**TO DO:** Which lines in the records below contain the word "maps"? Copy each of them.

RECORDED DATA Start Marker

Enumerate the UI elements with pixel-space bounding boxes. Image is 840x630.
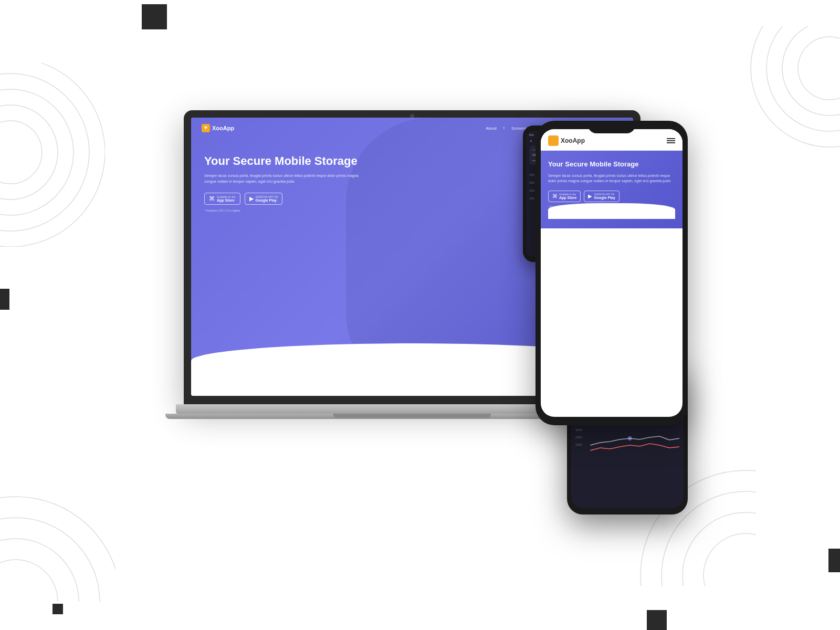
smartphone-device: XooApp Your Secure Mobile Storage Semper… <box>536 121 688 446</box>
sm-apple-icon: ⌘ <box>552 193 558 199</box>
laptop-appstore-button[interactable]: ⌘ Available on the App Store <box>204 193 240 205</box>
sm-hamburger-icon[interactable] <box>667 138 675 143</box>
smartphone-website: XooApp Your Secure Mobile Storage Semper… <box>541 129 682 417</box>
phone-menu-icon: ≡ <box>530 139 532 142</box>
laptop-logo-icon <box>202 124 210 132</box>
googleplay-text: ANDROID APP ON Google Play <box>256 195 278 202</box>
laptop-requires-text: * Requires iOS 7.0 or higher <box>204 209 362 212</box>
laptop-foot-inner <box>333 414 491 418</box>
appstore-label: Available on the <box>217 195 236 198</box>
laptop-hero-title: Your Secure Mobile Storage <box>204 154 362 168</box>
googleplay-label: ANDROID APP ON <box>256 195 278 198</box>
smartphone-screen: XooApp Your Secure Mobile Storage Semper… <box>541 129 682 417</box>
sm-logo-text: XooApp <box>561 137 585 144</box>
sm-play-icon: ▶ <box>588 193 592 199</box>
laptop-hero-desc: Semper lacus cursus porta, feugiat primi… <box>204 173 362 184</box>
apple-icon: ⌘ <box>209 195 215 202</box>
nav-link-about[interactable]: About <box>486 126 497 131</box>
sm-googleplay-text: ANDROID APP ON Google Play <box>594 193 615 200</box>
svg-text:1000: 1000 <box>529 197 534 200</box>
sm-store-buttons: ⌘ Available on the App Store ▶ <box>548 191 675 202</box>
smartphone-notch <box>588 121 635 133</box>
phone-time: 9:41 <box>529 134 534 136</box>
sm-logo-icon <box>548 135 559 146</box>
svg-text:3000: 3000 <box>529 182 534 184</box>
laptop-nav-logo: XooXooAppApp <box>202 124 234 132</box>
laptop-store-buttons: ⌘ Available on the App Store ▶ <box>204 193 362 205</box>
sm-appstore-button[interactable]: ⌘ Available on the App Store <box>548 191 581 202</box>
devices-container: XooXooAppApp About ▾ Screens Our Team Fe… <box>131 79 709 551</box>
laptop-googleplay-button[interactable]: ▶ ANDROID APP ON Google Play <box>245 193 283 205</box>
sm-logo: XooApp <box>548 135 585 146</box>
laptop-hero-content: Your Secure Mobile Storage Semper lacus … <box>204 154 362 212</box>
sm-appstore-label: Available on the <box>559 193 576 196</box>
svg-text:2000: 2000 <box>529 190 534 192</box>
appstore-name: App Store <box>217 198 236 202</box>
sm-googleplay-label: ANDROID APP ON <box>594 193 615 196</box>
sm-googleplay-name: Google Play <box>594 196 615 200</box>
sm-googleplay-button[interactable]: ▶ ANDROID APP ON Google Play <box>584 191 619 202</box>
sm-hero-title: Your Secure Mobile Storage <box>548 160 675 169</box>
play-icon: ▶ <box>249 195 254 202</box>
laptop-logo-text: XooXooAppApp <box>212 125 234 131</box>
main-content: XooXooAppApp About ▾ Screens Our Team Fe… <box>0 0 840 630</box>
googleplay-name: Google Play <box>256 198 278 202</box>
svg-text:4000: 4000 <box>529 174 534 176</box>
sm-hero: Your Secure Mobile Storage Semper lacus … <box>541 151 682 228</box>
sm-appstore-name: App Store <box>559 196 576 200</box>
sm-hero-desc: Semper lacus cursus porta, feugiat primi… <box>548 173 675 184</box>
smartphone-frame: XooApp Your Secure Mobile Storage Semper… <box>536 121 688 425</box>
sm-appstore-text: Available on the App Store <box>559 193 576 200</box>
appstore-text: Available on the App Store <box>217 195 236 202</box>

RECORDED DATA End Marker
RECORDED DATA Start Marker

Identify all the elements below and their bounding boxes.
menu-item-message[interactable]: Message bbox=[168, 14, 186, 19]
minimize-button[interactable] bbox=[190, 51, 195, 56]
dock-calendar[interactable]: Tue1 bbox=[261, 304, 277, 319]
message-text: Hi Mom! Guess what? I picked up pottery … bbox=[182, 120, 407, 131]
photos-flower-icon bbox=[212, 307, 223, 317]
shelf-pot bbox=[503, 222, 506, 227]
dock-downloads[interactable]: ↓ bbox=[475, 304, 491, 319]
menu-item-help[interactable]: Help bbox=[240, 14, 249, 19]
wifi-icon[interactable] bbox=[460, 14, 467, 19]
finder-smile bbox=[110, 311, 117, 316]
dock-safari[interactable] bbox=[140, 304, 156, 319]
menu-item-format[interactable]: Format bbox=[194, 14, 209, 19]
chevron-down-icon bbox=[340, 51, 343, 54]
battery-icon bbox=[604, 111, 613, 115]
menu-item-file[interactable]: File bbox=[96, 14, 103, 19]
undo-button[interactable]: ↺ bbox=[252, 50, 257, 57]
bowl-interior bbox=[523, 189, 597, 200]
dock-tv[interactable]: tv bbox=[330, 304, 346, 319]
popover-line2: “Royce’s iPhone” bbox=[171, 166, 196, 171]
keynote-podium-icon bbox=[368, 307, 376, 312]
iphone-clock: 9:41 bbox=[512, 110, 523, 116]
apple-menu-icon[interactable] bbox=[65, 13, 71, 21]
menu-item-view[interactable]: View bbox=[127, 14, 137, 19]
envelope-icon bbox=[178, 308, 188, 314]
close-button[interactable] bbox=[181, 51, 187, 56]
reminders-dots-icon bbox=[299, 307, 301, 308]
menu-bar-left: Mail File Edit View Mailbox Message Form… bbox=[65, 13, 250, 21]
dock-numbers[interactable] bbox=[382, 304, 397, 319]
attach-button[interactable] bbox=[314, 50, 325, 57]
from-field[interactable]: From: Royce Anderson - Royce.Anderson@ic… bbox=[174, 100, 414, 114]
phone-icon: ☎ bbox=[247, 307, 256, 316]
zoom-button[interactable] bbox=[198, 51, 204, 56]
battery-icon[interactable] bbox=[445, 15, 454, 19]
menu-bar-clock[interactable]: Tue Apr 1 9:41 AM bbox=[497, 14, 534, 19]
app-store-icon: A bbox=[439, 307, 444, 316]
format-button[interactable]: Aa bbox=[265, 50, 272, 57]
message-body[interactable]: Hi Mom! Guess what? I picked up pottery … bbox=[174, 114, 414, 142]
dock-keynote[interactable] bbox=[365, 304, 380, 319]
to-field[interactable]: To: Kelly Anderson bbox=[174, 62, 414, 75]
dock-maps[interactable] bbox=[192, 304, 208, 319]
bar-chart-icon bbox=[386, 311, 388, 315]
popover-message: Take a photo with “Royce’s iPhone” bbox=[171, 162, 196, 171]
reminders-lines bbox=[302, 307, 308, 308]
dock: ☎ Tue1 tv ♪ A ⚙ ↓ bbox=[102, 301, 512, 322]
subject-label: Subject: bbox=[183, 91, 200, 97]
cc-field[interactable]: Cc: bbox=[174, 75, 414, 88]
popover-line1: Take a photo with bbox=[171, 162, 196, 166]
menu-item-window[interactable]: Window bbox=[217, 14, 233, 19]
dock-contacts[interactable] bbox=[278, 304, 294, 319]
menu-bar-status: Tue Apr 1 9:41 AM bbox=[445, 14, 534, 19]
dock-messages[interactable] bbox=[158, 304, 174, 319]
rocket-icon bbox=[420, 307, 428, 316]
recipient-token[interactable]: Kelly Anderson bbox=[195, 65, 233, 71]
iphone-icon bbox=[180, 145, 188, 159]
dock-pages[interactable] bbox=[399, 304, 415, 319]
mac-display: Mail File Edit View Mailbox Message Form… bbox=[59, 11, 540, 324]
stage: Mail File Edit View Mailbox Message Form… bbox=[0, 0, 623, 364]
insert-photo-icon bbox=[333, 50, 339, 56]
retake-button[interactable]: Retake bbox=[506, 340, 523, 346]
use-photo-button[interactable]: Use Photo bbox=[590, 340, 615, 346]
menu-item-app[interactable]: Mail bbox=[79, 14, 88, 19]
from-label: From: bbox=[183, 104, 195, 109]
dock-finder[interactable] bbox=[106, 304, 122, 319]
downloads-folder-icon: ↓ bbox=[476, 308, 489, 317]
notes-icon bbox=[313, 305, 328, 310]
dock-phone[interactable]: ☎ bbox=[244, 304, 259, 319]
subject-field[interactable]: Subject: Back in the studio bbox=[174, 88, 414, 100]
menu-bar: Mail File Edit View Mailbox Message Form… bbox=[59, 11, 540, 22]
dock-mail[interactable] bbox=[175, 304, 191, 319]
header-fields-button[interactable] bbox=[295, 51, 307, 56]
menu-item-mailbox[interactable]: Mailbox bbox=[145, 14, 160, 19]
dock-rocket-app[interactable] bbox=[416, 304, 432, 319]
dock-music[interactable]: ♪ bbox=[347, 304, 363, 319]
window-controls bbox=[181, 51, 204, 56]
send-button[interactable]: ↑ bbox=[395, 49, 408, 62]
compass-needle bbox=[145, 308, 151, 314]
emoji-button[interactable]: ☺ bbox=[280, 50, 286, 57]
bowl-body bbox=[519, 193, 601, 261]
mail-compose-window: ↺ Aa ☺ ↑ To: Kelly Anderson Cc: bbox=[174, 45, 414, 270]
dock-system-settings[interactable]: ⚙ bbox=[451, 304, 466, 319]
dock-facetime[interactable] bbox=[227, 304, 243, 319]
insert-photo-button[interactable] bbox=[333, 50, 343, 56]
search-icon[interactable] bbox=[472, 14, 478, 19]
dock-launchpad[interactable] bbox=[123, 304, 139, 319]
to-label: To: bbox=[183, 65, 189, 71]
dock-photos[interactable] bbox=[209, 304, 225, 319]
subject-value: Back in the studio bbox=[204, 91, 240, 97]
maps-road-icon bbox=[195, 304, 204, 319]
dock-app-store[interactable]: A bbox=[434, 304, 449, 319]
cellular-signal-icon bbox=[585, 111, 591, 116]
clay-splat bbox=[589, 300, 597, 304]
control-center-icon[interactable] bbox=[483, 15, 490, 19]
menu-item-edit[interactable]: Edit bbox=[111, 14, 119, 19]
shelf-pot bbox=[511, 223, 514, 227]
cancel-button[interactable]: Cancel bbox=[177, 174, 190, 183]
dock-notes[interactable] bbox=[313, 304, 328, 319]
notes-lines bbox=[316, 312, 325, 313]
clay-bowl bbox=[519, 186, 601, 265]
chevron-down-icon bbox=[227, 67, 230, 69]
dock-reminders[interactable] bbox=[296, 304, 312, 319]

RECORDED DATA End Marker

**TASK SOLUTION:**
dock-maps[interactable] bbox=[192, 304, 208, 319]
maps-road-icon bbox=[195, 304, 204, 319]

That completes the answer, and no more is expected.